I'm not sad. I'm not desperate. I'm not Bridget Jones.
Sunday, November 05, 2006
Take this boss and shove him
My supervisor is driving me crazy.
-He called in sick on my two days off, forcing me to work. -The next day, he told one of my supervisees "I should have called Not Bridget and told her I was throwing up so I could go home." -He is between 30 and 60 minutes late every day. -He doesn't check our voicemail on my days off; so I have to deal with three days worth of voicemails after my weekend. -We are supposed to back up our system every day. He never does. I always do. It take about 90 seconds to perform. -On Saturday, during our busiest part of the day, he disappeared for 20 minutes. -On Saturday, he asked to borrow $250. Let me point out-he makes more than I.
So, I had to vent. My plan is to just do my job really well. Eventually, his house of cards will collapse, and I will be left looking fine!

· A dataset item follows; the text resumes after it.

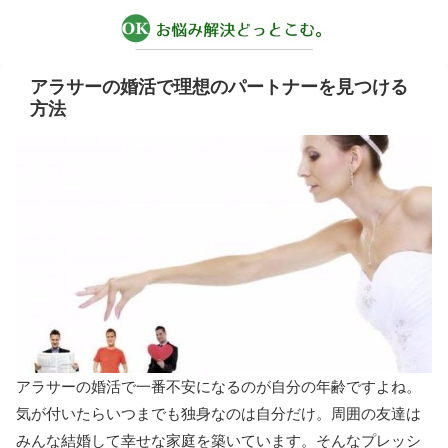
アラサーの婚活で理想のパートナーを見つける
方法
アラサーの婚活で一番不安になるのが自分の年齢ですよね。
気が付いたらいつまでも独身なのは自分だけ。周囲の友達は
みんな結婚して幸せな家庭を築いています。そんなプレッシ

It was supposed to be my day off. The day before, my supervisor called in sick, and I had to go in. He called me Wednesday at 10 to tell me that he was going to work, and then at 11:30 to tell me he was not.
I was not in the mindset to go to work.
I jumped in the shower-and started to panic.
The shower is a terrible place to panic. I felt dizzy, lightheasdy and unsteady on my feet. Add to this a slippery wet surface, being nude and vulnerable....it was bad. In therapy, I am supposed to rate my anxiety/panic on a scal of 0-10. I called this an 8.
I got out of the shower and laid down. I couldn't calm down at all. I took an ativan, and I called The Ex-Boyfriend. I felt an overwhelming send of dispair. Not just at the present moment of panicking, but overall. I felt like I simply could not go to work, yet, I felt like I had no choice. Moreover, I felt like I just couldn't keep doing it. It was all too much, facing my anxiety in every thing I do-going to work, doing laundry, going to the bank, to the CVS, everything. I just wanted to give up-crawl under the covers and resolve myself to being housebound.
I eventually made it to work, and the day went find, but I still have some residual feeling that everything is too hard, too much of a struggle. I just want to be normal.
When the person who broke your heart is still around?
Before I go any further, this is not a creepy stalking issue, so calm down!
He calls me every day. He tells me he loves me. He tells me that I'm the only one he wants. Today he expressed a desire for "quality time." He suggested theater or a museum. He asked what I wanted for Christmas.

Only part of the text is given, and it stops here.